No problem. Mrs. Kraus is about to get busy on the phone, when it preempts her.

Another Mrs. Grossman on the line (we have a few in the neighborhood). Someone just gave her $180 to help a family from the North. Shoin!

From Grossman to Grossman; a grois example of Divine Providence.


And a bus story. Told to me on a bus by a reader.

"I got off the bus the other day together with another woman, a stranger. I was about to continue on my way, when she stopped me and said, very emotionally:

"`I am beside myself. I must tell you what just happened on the bus before you got on. Someone stood up, he faced all the passengers and announced: `There is a family from the North which is looking for a place to stay. They are desperate and are willing to pay $125 per week. Does anyone know of anything?'

"`There were no takers. The man paused and then began again, `There is a family here from the North, desperate for a place to stay. Is there anyone willing to take them in for free?'

"`And, believe it or not, quite a few hands went up!' "


And a clothing gemach story.

Beged Yad LeYad is traditionally closed for the Nine Days. (We have our Rosh Chodesh sale before.) But due to the many requests for clothing for our displaced brothers from the North, who came as-is and had no changes for the Nine Days, we opened up on Wednesday.

There were women from Tzefat, Acco and Haifa that I know of. "Do we have any or know of any playpens?" one woman asked. Good people had organized a huge compound in the Old City for about 100 people including babies. I had just brought a twin carriage, but playpens are a rarity.

"Why not get some exercise mattresses from community centers?" I suggested. "Children and babies can sleep on the floor and not roll off . . . "

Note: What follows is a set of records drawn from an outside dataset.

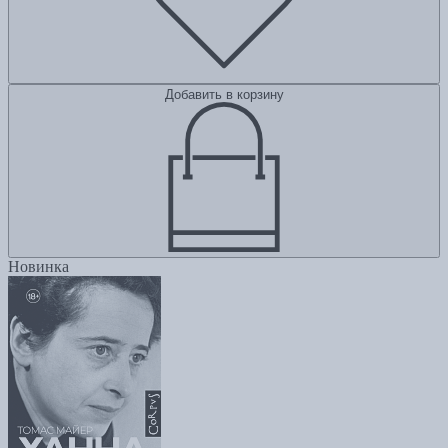
Добавить в корзину
Новинка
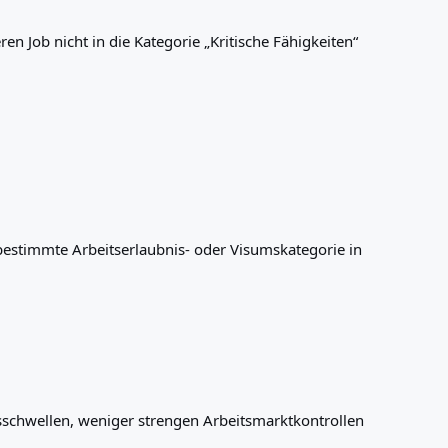
n Job nicht in die Kategorie „Kritische Fähigkeiten“
 bestimmte Arbeitserlaubnis- oder Visumskategorie in
ltsschwellen, weniger strengen Arbeitsmarktkontrollen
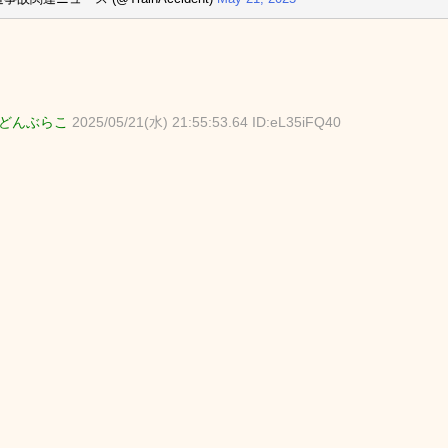
どんぶらこ
2025/05/21(水) 21:55:53.64 ID:eL35iFQ40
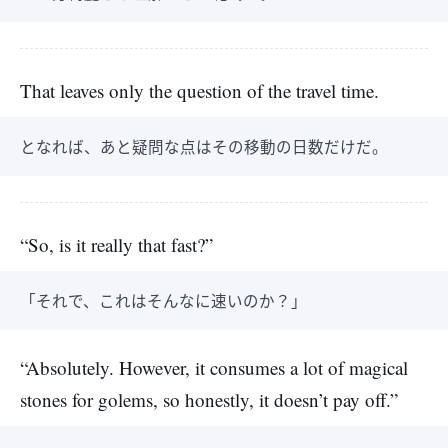
That leaves only the question of the travel time.
となれば、あと疑問な点はその移動の日数だけだ。
“So, is it really that fast?”
「それで、これはそんなに速いのか？」
“Absolutely. However, it consumes a lot of magical
stones for golems, so honestly, it doesn’t pay off.”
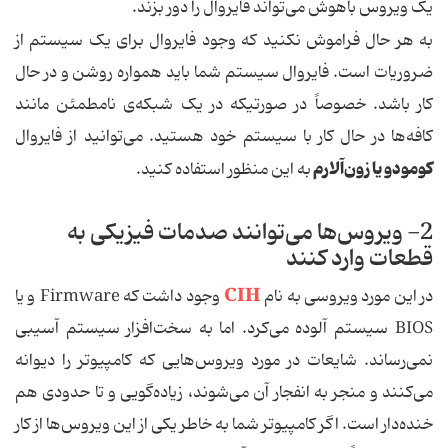
یک ویروس باهوش می‌تواند فایروال را دور بزند.
به هر حال فراموش نکنید که وجود فایروال برای یک سیستم از
ضروریات است. فایروال سیستم شما باید همواره روشن و در حال
کار باشد. خصوصاً در صورتیکه در یک شبکه‌ی نامطمئن مانند
کافه‌ها در حال کار با سیستم خود هستید. می‌توانید از فایروال
کومودو یا زون‌آلارم
به این منظور استفاده کنید.
2- ویروس‌ها می‌توانند صدمات فیزیکی به
قطعات وارد کنند
CIH
در این مورد ویروسی به نام
وجود داشت که Firmware و یا
BIOS سیستم آلوده می‌کرد. اما به سخت‌افزار سیستم آسیبی
نمی‌رساند. شایعات در مورد ویروس‌هایی که کامپیوتر را دیوانه
می‌کنند و منجر به انفجار آن می‌شوند، زیاده‌گویی و تا حدودی هم
خنده‌دار است. اگر کامپیوتر شما به خاطر یکی از این ویروس‌ها از کار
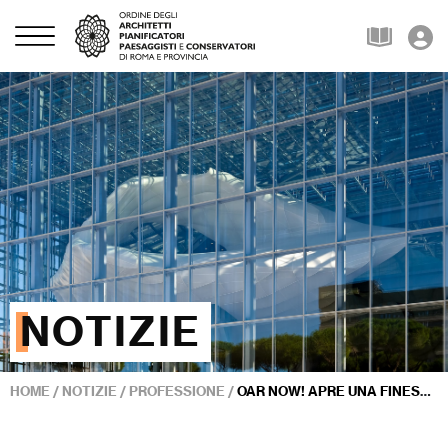
NOTIZIE
HOME
/
NOTIZIE
/
PROFESSIONE
/
OAR NOW! APRE UNA FINESTRA SUL MONDO: I GIOVANI ARCHITETTI ALL’ESTERO – WEBINAR IL 14 DICEMBRE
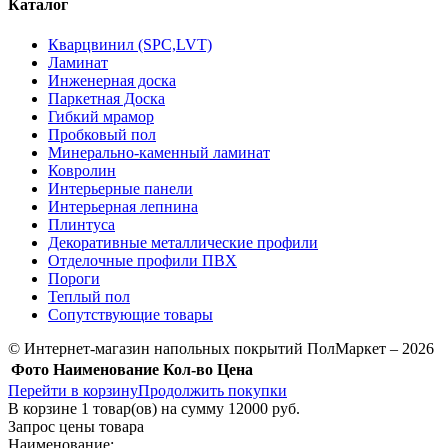
Каталог
Кварцвинил (SPC,LVT)
Ламинат
Инженерная доска
Паркетная Доска
Гибкий мрамор
Пробковый пол
Минерально-каменный ламинат
Ковролин
Интерьерные панели
Интерьерная лепнина
Плинтуса
Декоративные металлические профили
Отделочные профили ПВХ
Пороги
Теплый пол
Сопутствующие товары
© Интернет-магазин напольных покрытий ПолМаркет – 2026
Фото
Наименование
Кол-во
Цена
Перейти в корзину
Продолжить покупки
В корзине
1
товар(ов) на сумму
12000 руб.
Запрос цены товара
Наименование:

On the spot, another women volunteered, "I know that the Achinoam school in the Old City has a large amount of them. I'll contact them for you." One big problem solved.

And then today, as coordinator of clothing donations, I get a call from a volunteer organizing bedding for them. "The families say they are cold at night. They must be suffering from trauma, still, from the shelling and destruction. Can you round up some winter blankets for them?"

And here, too, the next call on my phone is from a Sara, liquidating her deceased mother's apartment. Sure, she can supply several winter blankets, bedding and towels. All I had to do was connect the two.

Maybe that's the message. Maybe we have to be connected, be attuned to the needs of one another, to be there in their need. As the novi says, "Is this the time to sit in your homes, sefunim, ensconed and comfortable, when this House is in ruins?"

If Hashem is, indeed, so Grois, we must stop being petty and self-centered and be there for our brothers and sisters.